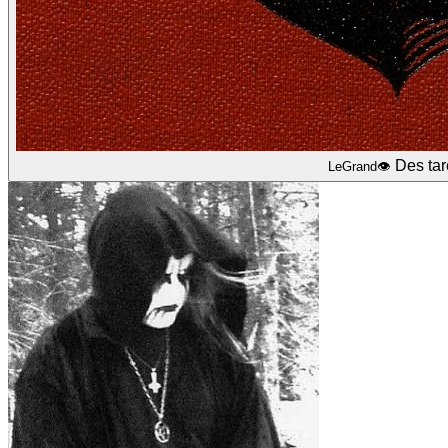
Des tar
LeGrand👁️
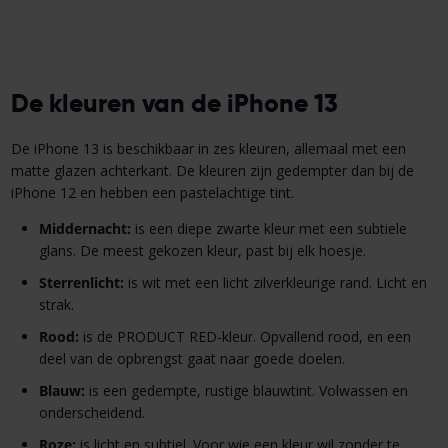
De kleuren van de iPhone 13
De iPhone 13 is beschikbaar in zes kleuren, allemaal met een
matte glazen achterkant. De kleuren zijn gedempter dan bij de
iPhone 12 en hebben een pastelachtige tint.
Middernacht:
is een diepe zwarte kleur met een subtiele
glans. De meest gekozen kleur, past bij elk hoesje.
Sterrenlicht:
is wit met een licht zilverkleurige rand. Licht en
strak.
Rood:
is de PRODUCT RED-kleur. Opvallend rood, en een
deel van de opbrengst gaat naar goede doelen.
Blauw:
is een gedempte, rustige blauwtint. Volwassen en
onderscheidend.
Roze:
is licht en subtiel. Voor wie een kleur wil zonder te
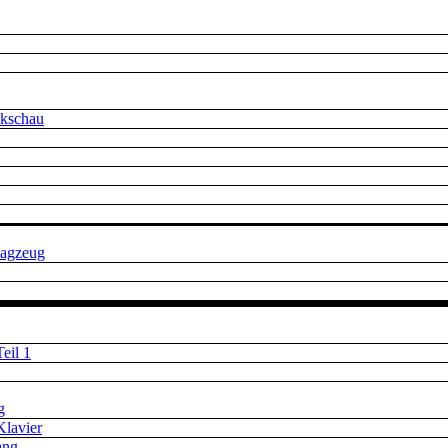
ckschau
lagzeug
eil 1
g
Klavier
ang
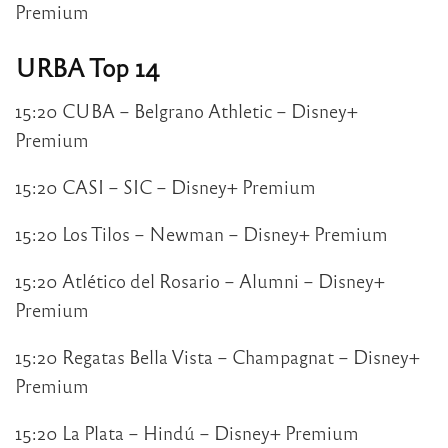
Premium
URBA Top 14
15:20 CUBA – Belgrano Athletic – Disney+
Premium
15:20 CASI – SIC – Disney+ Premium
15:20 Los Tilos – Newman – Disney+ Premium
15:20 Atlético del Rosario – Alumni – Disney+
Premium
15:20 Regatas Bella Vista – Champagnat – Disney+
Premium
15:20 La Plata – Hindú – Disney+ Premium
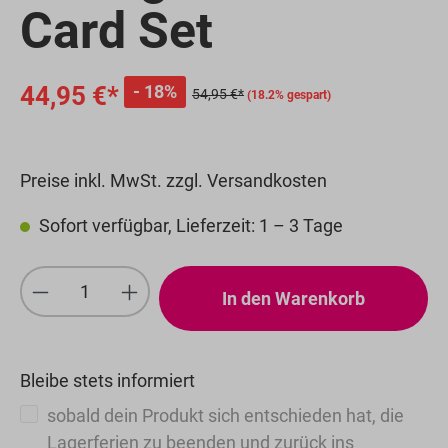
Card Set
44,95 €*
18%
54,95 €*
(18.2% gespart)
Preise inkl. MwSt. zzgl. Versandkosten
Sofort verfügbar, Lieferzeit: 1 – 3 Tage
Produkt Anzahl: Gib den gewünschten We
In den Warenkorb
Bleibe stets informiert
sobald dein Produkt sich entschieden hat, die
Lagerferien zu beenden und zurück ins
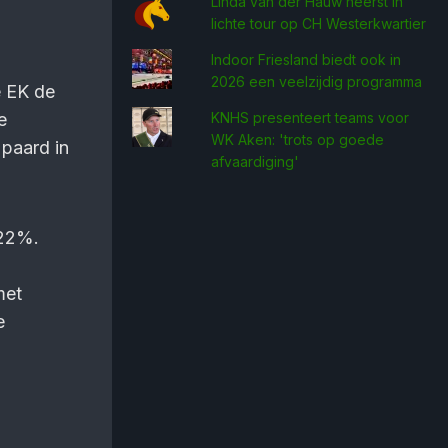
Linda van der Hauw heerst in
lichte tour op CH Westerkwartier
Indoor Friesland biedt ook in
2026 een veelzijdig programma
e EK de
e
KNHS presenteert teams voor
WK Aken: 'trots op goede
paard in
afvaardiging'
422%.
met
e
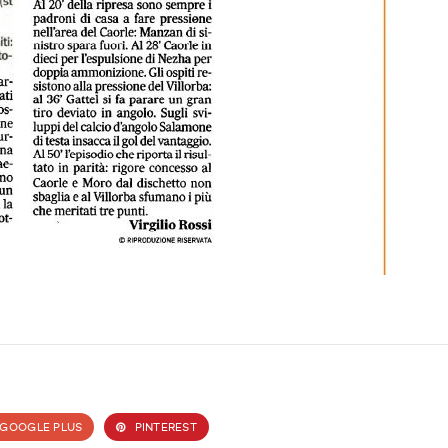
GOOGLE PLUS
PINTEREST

* WORK TO COMPLETE *
I would like the material repeated in full and exactly, with its images omitted.

* EXPECTED ANSWER *
Des tar
LeGrand👁️
De kleuren van de iPhone 13
De iPhone 13 is beschikbaar in zes kleuren, allemaal met een
matte glazen achterkant. De kleuren zijn gedempter dan bij de
iPhone 12 en hebben een pastelachtige tint.
Middernacht:
is een diepe zwarte kleur met een subtiele
glans. De meest gekozen kleur, past bij elk hoesje.
Sterrenlicht:
is wit met een licht zilverkleurige rand. Licht en
strak.
Rood:
is de PRODUCT RED-kleur. Opvallend rood, en een
deel van de opbrengst gaat naar goede doelen.
Blauw:
is een gedempte, rustige blauwtint. Volwassen en
onderscheidend.
Roze:
is licht en subtiel. Voor wie een kleur wil zonder te
ckschau
lagzeug
eil 1
g
Klavier
ang
Premium
URBA Top 14
15:20 CUBA – Belgrano Athletic – Disney+
Premium
15:20 CASI – SIC – Disney+ Premium
15:20 Los Tilos – Newman – Disney+ Premium
15:20 Atlético del Rosario – Alumni – Disney+
Premium
15:20 Regatas Bella Vista – Champagnat – Disney+
Premium
15:20 La Plata – Hindú – Disney+ Premium
Card Set
44,95 €*
18%
54,95 €*
(18.2% gespart)
Preise inkl. MwSt. zzgl. Versandkosten
Sofort verfügbar, Lieferzeit: 1 – 3 Tage
Produkt Anzahl: Gib den gewünschten We
In den Warenkorb
Bleibe stets informiert
sobald dein Produkt sich entschieden hat, die
Lagerferien zu beenden und zurück ins
Linda van der Hauw heerst in
lichte tour op CH Westerkwartier
Indoor Friesland biedt ook in
2026 een veelzijdig programma
e EK de
e
KNHS presenteert teams voor
WK Aken: 'trots op goede
paard in
afvaardiging'
422%.
met
e
GOOGLE PLUS
PINTEREST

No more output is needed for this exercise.